Cross-validation and pruning

aldro61 / mmit

Regression trees for interval censored output data

https://aldro61.github.io/mmit/

GNU General Public License v3.0

7 stars 7 forks source link

Cross-validation and pruning #25

Closed parismita closed 6 years ago

aldro61 commented 6 years ago

@parismita I did a quick code review. Did not dive into the details. Will continue tomorrow. Please add unit tests and compare the results of your pruning functions to those of the python implementation.

parismita commented 6 years ago

ok, i'll add the tests and examples asap.....

aldro61 commented 6 years ago

Do you think it would be better to use namespacing when calling functions inside mmit? For instance, in mmit.cv, you call fit_and_score.
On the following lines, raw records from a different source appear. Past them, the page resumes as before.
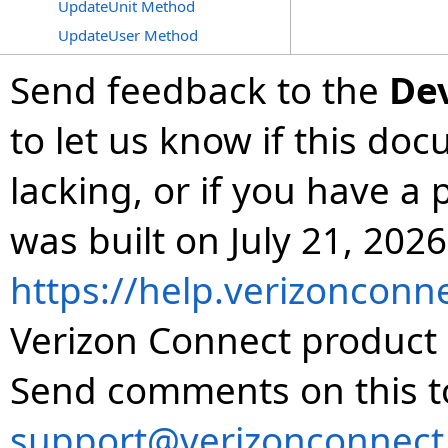
UpdateUnit Method
UpdateUser Method
Send feedback to the
De
to let us know if this do
lacking, or if you have 
was built on July 21, 2026
https://help.verizonconn
Verizon Connect product 
Send comments on this t
support@verizonconnect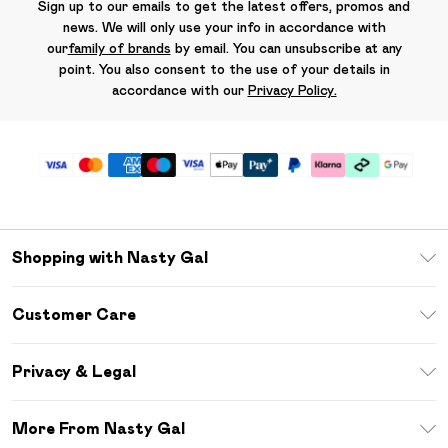
Sign up to our emails to get the latest offers, promos and
news. We will only use your info in accordance with
our
family of brands
by email. You can unsubscribe at any
point. You also consent to the use of your details in
accordance with our
Privacy Policy.
Shopping with Nasty Gal
Unlimited Delivery
Customer Care
Size Guide
Return Your Order
Debenhams Mastercard
Privacy & Legal
Frequently Asked Questions
DebenhamsPay+
Privacy Policy
Delivery Information
More From Nasty Gal
Clearpay
Terms & Conditions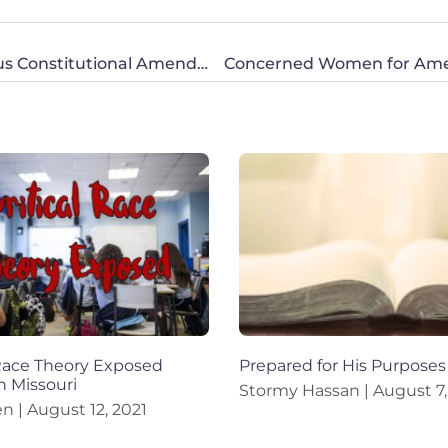
The Pennsylvania House Passes a Dangerous Constitutional Amendment to Enshrine Abortion
 Race Theory Exposed
Prepared for His Purposes
n Missouri
Stormy Hassan
August 7,
en
August 12, 2021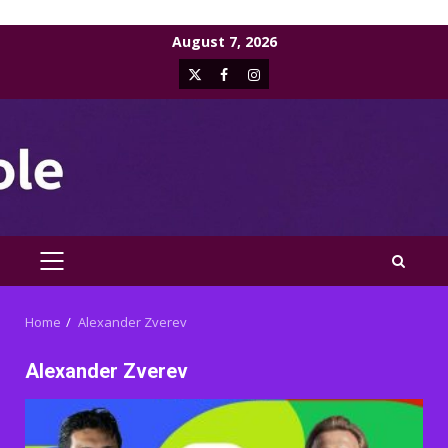
Skip
August 7, 2026
to
X
Facebook
Instagram
content
PRIMARY
MENU
Home
Alexander Zverev
Alexander Zverev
What if another user has defined fit_and_score? It might be more robust to use mmit::fit_and_score. However, I'm not familiar with the best practices. This is just my intuition.
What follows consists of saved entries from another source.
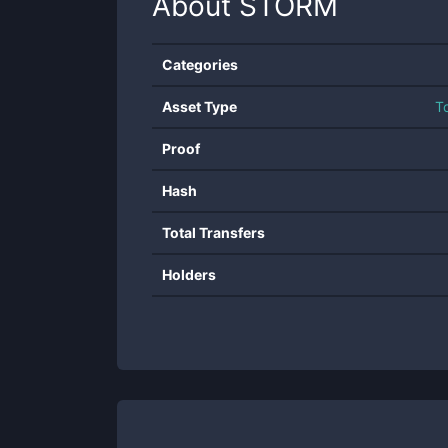
About
STORM
Categories
Asset Type
T
Proof
Hash
Total Transfers
Holders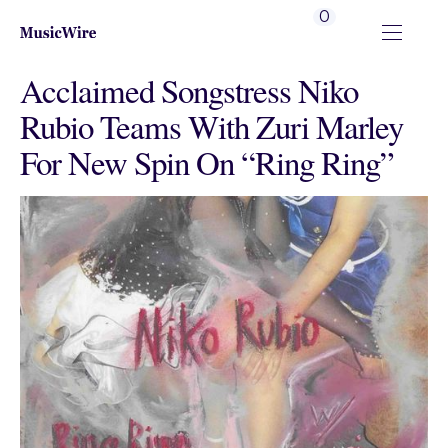
0
Acclaimed Songstress Niko
Rubio Teams With Zuri Marley
For New Spin On “Ring Ring”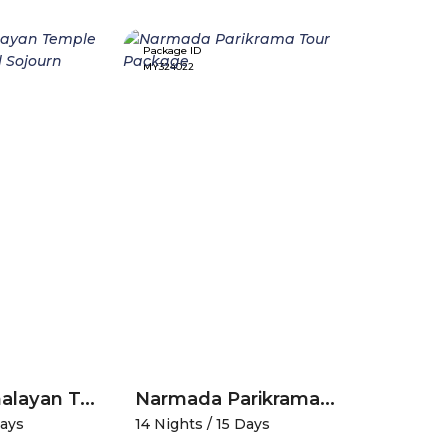
Package ID
Package ID
MY324022
MY338122
Divine Himalayan Temple Trail-A Spiritual Sojourn
Narmada Parikrama Tour Package
Days
14 Nights / 15 Days
4 Nights /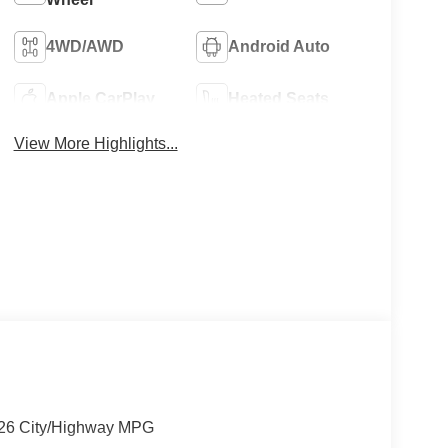
4WD/AWD
Android Auto
Apple CarPlay
Heated Seats
View More Highlights...
/26 City/Highway MPG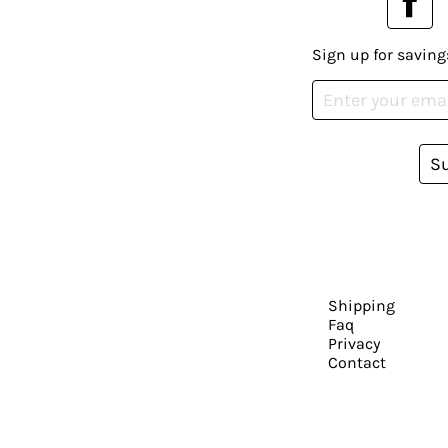
Sign up for saving
S
Shipping
Faq
Privacy
Contact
parismita commented 6 years ago

Nope, its automatically taken care of by NAMESPACE file, I just checked defining some global function with same name, but the functions used by mmit already use mmit as namespace.
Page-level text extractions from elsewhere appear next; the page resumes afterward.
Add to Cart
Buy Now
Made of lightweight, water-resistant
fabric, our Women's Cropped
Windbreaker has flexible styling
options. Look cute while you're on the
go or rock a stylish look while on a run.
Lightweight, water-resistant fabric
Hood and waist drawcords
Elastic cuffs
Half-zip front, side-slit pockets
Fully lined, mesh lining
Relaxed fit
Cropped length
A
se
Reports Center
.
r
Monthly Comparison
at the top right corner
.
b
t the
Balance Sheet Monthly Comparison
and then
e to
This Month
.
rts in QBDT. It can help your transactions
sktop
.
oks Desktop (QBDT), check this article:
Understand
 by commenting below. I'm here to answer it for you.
aldro61 commented 6 years ago

Actions items:

Create a benchmark of a few datasets (at least 10) using git.io/mmit-data and compare the MSE of the python and R implementations on a testing set (50% train - 50% test)
Fix the error message in fit_and_score (fold alphas)
Reevaluate objectives once the benchmark results are done.
Check if alpha=inf is often the best for other datasets (would indicate that something is wrong)

aldro61 commented 6 years ago

Ok, I reviewed the benchmark code. It looks fine (see my comments). I noticed that you don't shuffle the data, which could be a problem if the examples are ordered in a particular way, but I think it is ok here, since we are just trying to compare both implementations on the same data.

Please do the comparison with the largest datasets only. The models and accuracies obtained for small datasets are likely to be very unstable.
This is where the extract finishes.